Differentiating f(x) with respect to ‘x’ then,

$\frac{d}{d x}\{f(x)\}=\frac{d}{d x}\left\{x^{3}-6 x^{2}+9 x+15\right\} \quad\left[\because \frac{d}{d x}\left(a x^{3}+b x^{2}+c x+d\right)=\frac{d}{d x}\left(a x^{3}\right)+\frac{d}{d x}\left(b x^{2}\right)+\frac{d}{d x}(c x)+\frac{d}{d x}(d)\right]$

$=\frac{d}{d x}\left(x^{3}\right)-\frac{d}{d x}\left(6 x^{2}\right)+\frac{d}{d x}(9 x)+\frac{d}{d x}(15)$

$=\frac{d}{d x}\left(x^{3}\right)-6 \frac{d}{d x}\left(x^{2}\right)+9 \frac{d}{d x}(x)+\frac{d}{d x}(15)\left[\because \frac{d}{d x}\left(a x^{n}\right)=a \frac{d}{d x}\left(x^{n}\right)\right]$

$=3 x^{3-1}-6.2 x^{2-1}+9 x^{1-1}+0 \quad\left[\because \frac{d\left(x^{n}\right)}{d x}=n x^{n-1}, \frac{d}{d x} \operatorname{constan} t=0\right]$

$\therefore f^{\prime}(x)=3 x^{2}-12 x+9 x=3\left(x^{2}-4 x+3\right)$

By first derivative test, for local maxima or local minima ,we have

\begin{aligned} &f^{\prime}(x)=0 \\ &\Rightarrow 3\left(x^{2}-4 x+3\right)=0 \Rightarrow\left(x^{2}-4 x+3\right)=0 \quad[\because 3 \neq 0] \\ &\Rightarrow(x-1)(x-3)=0 \quad \Rightarrow x-1=0 \quad \text { or } x-3=0 \\ &\Rightarrow x=1 \quad \text { or } \quad x=3 \end{aligned}

+                -                    +

-∞                          1                    3                          ∞

since$f^{\prime}(x)$ changes from -ve to +ve when $x$ increases through 3.
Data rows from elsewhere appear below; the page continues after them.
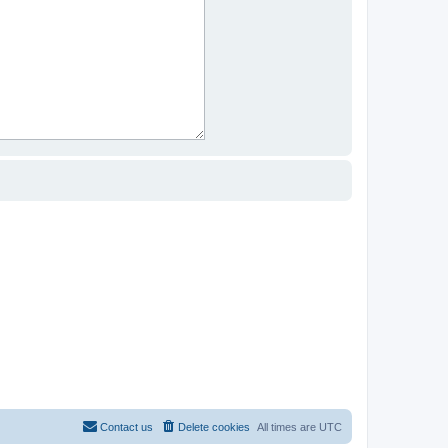
Contact us
Delete cookies
All times are
UTC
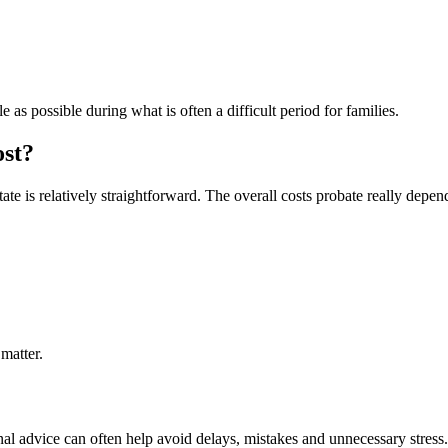
s possible during what is often a difficult period for families.
ost?
te is relatively straightforward. The overall costs probate really depen
 matter.
l advice can often help avoid delays, mistakes and unnecessary stress. 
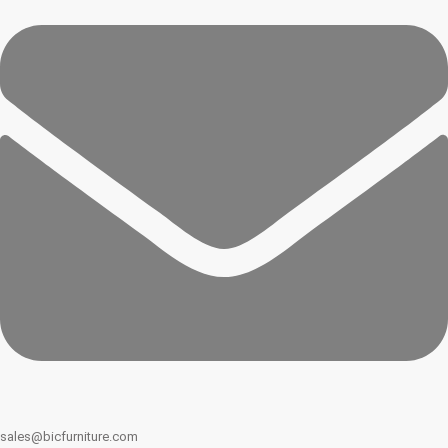
sales@bicfurniture.com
So, $x=3$ is the point of local minima

The value of local minima of $f\left ( x \right )$ at $x=3$ is

\begin{aligned} f(3) &=(3)^{3}-6.3^{2}+9.3+15 \\ &=27-6.9+27+15 \\ &=54-54+15 \\ &=15 \end{aligned}

Again since $f^{\prime}(x)$ changes from +ve to -ve when $x$ increases through 1.

So, $x=1$ is the point of local maxima

The value of local maxima of $f\left ( x \right )$ at $x=1$ is

\begin{aligned} f(1) &=(1)^{3}-6.1^{2}+9.1+15 \\ &=1-6+9+15 \\ &=25-6 \\ &=19 \end{aligned}